The first assessment of ‘phoros’ (tribute) was 460 talents, although Diodorus, writing much later and prone to error, made the sum 560 talents (11.47.1; AE19 p. 17). This figure of Thucydides has caused problems, as it appears to be too high when compared with other evidence. In 454/3, the Athenians probably moved the League treasury to Athens and devoted one-sixtieth of each ally’s phoros to Athena as ‘first fruits’; these offerings were recorded on stone and are always referred to as the ‘Athenian Tribute Lists’ (ATLs) by modern historians. Although these lists are fragmentary, there is confidence in accepting the figure of c.430 talents as the collection in the late 430s, when membership of the League had increased (e.g. Carystos and Aegina) and when the number of those who had converted from supplying ships to paying phoros had risen dramatically (only Lesbos and Chios still supplied ships). Therefore a figure well in excess of 460 talents would have been expected by the 430s, not a decrease. There have been various attempts to resolve this dilemma: the Athenians may have reduced the assessment in the years following 478/7; or 460 talents may have been an optimistic sum, and included the assessment not only of those who joined in 478 but of those whom the Athenians hoped would join the League; or the ATLs are unreliable, as some phoros was collected at source and not recorded on the quota lists. The most attractive solution is to accept that the ship-suppliers were assessed in a phoros equivalence (possibly one ship was the equivalent of 1 talent), and therefore the 460 talents includes cash, ships and men. Certainly, when, in the 460s onwards, ship-suppliers wished to convert to phoros-paying status, a cash equivalence was worked out (1.99.3; AE29 p. 21). It may even have been the case that Athens’ naval contribution to the new League was assessed in a phoros equivalence and included in the original sum of 460 talents – if this represented a third or more, then the allies’ original contribution would have been much smaller in 478, and there would be no problem about the later collection of c.430 talents as it would represent a rise. Many problems, similar to those surrounding the financial arrangements above, still exist owing to the lack of detail in Thucydides’ account of the League.
From ‘League’ to ‘Empire’, 478/7–446/5
The sources
Literary
The main and best literary source for the account of the transition from league to empire from its establishment in 478/7 to the outbreak of the Peloponnesian War in 431 is Thucydides. He covers this period, which is usually referred to as the Pentecontaetia (the ‘Fifty Years’), in Book 1 chapters 89–117. However, care must be exercised when using Thucydides, as he had no intention of writing a full and thorough history of the development of the Athenian Empire – that was reserved for his account of the history of the Peloponnesian War.
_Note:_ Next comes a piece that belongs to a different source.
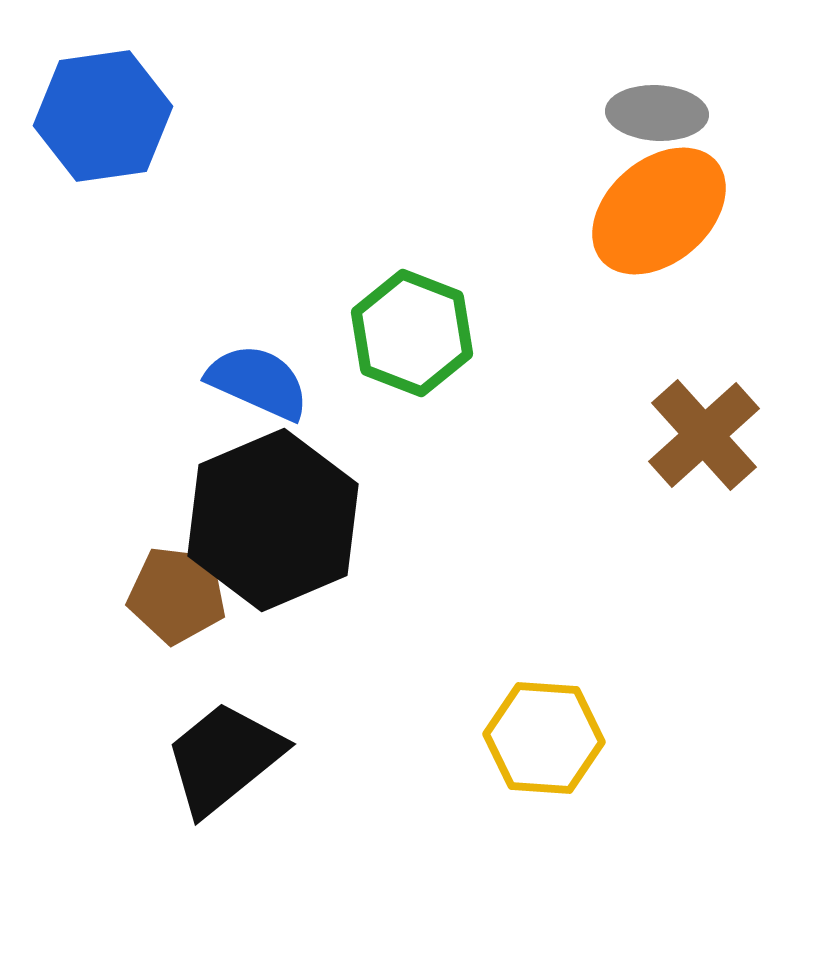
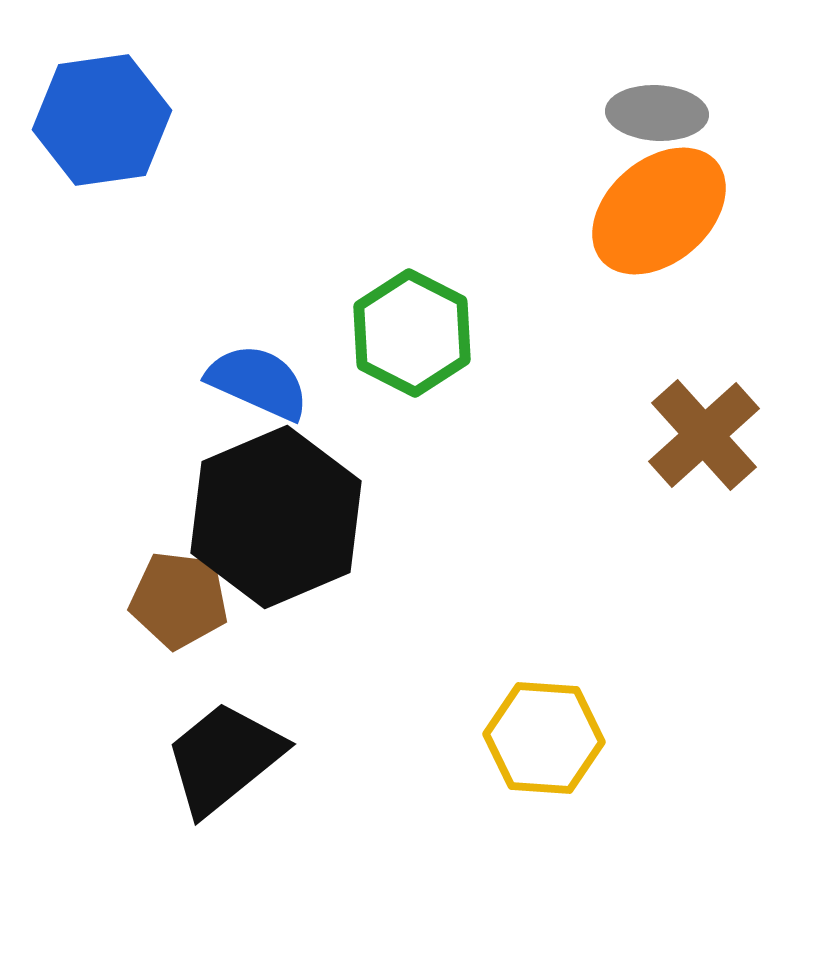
blue hexagon: moved 1 px left, 4 px down
green hexagon: rotated 6 degrees clockwise
black hexagon: moved 3 px right, 3 px up
brown pentagon: moved 2 px right, 5 px down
Thucydides’ main contention or, as he states it in 1.23, ‘the truest cause of the war’ was the growth of Athenian imperial power and the fear that this caused among the Spartans, forcing them to go to war. Thus the main purpose of the Pentecontaetia is to persuade the reader of the correctness of Thucydides’ judgement about the real cause of the war. Therefore, by a process of selection and omission, of emphasis and understatement, he shapes his account of these years to demonstrate the stages in the gradual breakdown of the Athenian–Spartan relationship: the willing and harmonious change of leadership in the war against Persia in 478/7, the early Delian League campaigns against the Persians, the gradual but progressive intensification of Athenian imperial control over their allies, the campaigns and successes against Sparta’s Peloponnesian League allies in the First Peloponnesian War, until finally the fear of the Spartans for their power and security became so great in the 430s that they declared war on the Athenians (1.88; AE1 p. 9).